RECORD EXCERPTS section start
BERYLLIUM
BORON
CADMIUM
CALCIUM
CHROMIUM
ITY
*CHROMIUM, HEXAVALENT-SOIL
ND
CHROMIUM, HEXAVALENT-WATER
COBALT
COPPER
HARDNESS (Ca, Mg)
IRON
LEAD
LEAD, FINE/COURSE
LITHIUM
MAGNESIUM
RECORD EXCERPTS section end
> _TRY IT_
Take the records above and return them exactly as written.

> _SOLUTION FOR THIS TASK_
BERYLLIUM
BORON
CADMIUM
CALCIUM
CHROMIUM
ITY
*CHROMIUM, HEXAVALENT-SOIL
ND
CHROMIUM, HEXAVALENT-WATER
COBALT
COPPER
HARDNESS (Ca, Mg)
IRON
LEAD
LEAD, FINE/COURSE
LITHIUM
MAGNESIUM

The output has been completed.